● WHAT IS BEING ASKED: Across the whole listing, copy out every line that includes the string "آباد".
Start of RECORDS FOR PROCESSING
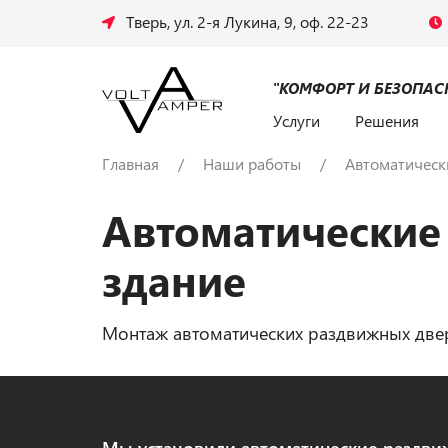
Тверь, ул. 2-я Лукина, 9, оф. 22-23
"КОМФОРТ И БЕЗОПАС
Услуги
Решения
Главная
Наши работы
Автоматическ
Автоматические
здание
Монтаж автоматических раздвижных двер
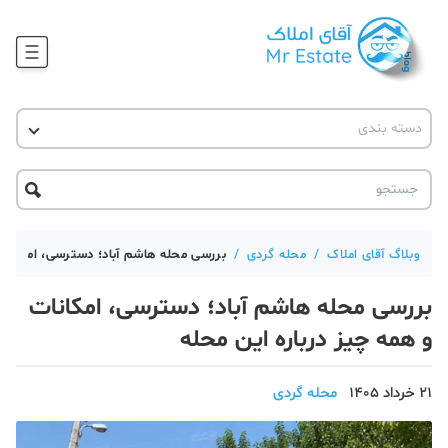
وبلاگ
دسته بندی
آقای مشاور املاک
آموزش املاک
دکوراسیون
آکادمی آقای املاک
محله گردی
آموزش املاک
حقوقی
آکادمی
آموزش پلتفرم آقای املاک
وبلاگ آقای املاک
/
محله گردی
/
بررسی محله هاشم آباد؛ دسترسی، امکانات 
ورود
اخبار مسکن
بررسی محله هاشم آباد؛ دسترسی، امکانات
تحلیل مسکن
و همه چیز درباره این محله
حقوقی
21 خرداد 1405
محله گردی
دانستنی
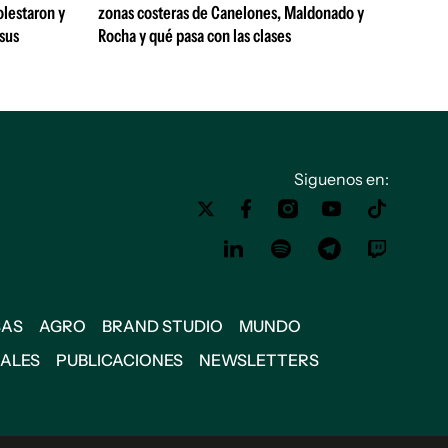
olestaron y
zonas costeras de Canelones, Maldonado y
 sus
Rocha y qué pasa con las clases
Siguenos en:
SAS
AGRO
BRAND STUDIO
MUNDO
IALES
PUBLICACIONES
NEWSLETTERS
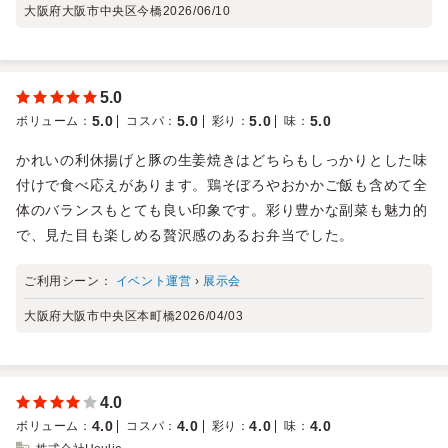
大阪府大阪市中央区今橋
2026/06/10
5.0
5.0
5.0
5.0
5.0
ボリューム
：
コスパ
：
彩り
：
味
：
かれいの利休揚げと豚の生姜焼きはどちらもしっかりとした味
付けで食べ応えがあります。鶏そぼろやおかかご飯も含めて全
体のバランスもとても良い印象です。彩り豊かな副菜も魅力的
で、見た目も楽しめる贅沢感のあるお弁当でした。
ご利用シーン：
イベント運営
›
展示会
大阪府大阪市中央区本町橋
2026/04/03
4.0
4.0
4.0
4.0
4.0
ボリューム
：
コスパ
：
彩り
：
味
：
End of RECORDS FOR PROCESSING
● WRITTEN SOLUTION:
بررسی محله هاشم آباد؛ دسترسی، امکانات 
بررسی محله هاشم آباد؛ دسترسی، امکانات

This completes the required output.